While the use of Import
is probably a better and more robust way, I found that, at least for this particular problem, my own HTML parser (published in this thread), works fine with a small amount of post-processing. If you take the code from there and execute it, augmenting it with this function:
Clear[findAndParseTables];
findAndParseTables[text_String] :=
Module[{parsed = postProcess@parseText[text]},
DeleteCases[
Cases[parsed, _tableContainer, Infinity],
_attribContainer | _spanContainer, Infinity
] //.
{(supContainer | tdContainer | trContainer | thContainer)[x___] :> {x},
iContainer[x___] :> x,
aContainer[x_] :> x,
"\n" :> Sequence[],
divContainer[] | ulContainer[] | liContainer[] | aContainer[] :> Sequence[]}];
Then you get, I think, a pretty much complete data by this code:
text = Import["http://en.wikipedia.org/wiki/Unemployment_by_country", "Text"];
myData = First@findAndParseTables[text];
Here is how the result looks:
In[92]:= Short[myData,5]
Out[92]//Short=
tableContainer[{{Country / Region},{Unemployment rate (%)},{Source / date of information}},
{{Afghanistan},{35.0},{2008,{3}}},{{Albania},{13.49},{2010 (Q4),{4}}},
{{Algeria},{10.0},{2010 (September),{5}}},<<188>>,{{West Bank},{17.2},{2010,{43}}},
{{Yemen},{35.0},{2009 (June),{128}}},{{Zambia},{16.0},{2005,{129}}},{{Zimbabwe},{97.0},{2009}}]

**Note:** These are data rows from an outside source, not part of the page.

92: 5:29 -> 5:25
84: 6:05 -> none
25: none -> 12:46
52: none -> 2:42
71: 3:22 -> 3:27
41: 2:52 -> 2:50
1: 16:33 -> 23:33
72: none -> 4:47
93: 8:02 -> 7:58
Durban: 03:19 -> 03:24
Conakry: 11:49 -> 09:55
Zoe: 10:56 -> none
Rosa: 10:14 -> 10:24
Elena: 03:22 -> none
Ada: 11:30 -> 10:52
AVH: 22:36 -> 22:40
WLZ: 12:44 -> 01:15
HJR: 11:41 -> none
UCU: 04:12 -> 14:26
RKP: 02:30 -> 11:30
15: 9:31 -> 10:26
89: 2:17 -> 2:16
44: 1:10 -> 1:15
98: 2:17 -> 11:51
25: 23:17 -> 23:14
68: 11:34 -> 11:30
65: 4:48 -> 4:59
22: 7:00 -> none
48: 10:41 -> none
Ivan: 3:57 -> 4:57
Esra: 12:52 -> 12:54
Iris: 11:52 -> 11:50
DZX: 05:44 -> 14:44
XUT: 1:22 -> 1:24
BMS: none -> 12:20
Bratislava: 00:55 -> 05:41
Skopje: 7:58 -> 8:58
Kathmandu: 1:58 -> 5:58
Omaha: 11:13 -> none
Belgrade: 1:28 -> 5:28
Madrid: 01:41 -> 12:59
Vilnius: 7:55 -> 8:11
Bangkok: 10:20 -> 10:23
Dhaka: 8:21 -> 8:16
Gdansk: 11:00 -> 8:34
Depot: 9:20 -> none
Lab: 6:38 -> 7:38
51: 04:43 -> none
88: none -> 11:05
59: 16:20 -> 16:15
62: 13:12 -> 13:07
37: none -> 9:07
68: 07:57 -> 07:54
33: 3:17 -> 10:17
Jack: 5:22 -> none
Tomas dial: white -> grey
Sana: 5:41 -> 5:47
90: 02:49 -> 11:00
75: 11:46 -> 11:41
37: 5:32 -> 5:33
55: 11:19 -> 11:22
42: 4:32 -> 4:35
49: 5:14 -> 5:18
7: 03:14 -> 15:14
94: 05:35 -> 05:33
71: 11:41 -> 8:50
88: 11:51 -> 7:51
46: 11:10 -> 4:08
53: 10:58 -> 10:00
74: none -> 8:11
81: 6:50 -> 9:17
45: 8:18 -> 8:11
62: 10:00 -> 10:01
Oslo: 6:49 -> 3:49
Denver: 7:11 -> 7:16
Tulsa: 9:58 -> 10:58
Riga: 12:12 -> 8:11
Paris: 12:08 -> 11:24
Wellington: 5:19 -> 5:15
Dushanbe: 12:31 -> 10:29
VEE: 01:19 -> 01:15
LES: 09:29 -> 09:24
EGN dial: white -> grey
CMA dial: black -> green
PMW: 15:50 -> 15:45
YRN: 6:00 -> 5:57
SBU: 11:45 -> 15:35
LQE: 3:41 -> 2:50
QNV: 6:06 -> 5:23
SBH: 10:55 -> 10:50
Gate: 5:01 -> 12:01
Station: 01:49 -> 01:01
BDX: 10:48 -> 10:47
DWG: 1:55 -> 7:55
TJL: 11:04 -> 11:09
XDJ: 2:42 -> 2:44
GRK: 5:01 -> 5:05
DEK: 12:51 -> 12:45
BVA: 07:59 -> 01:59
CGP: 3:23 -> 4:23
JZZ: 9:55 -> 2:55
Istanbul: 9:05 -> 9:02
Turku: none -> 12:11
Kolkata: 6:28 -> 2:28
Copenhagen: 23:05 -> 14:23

What I like about this approach (as opposed to say, Import->XMLObject
) is that, since I convert the web page into Mathematica expression with minimal syntax (unlike e.g. XML objects), it is often very easy to establish a set of replacement rules which does the right post-processing in each given case. A final disclaimer is that my parser is not robust and does for sure contain a number of bugs, so be warned.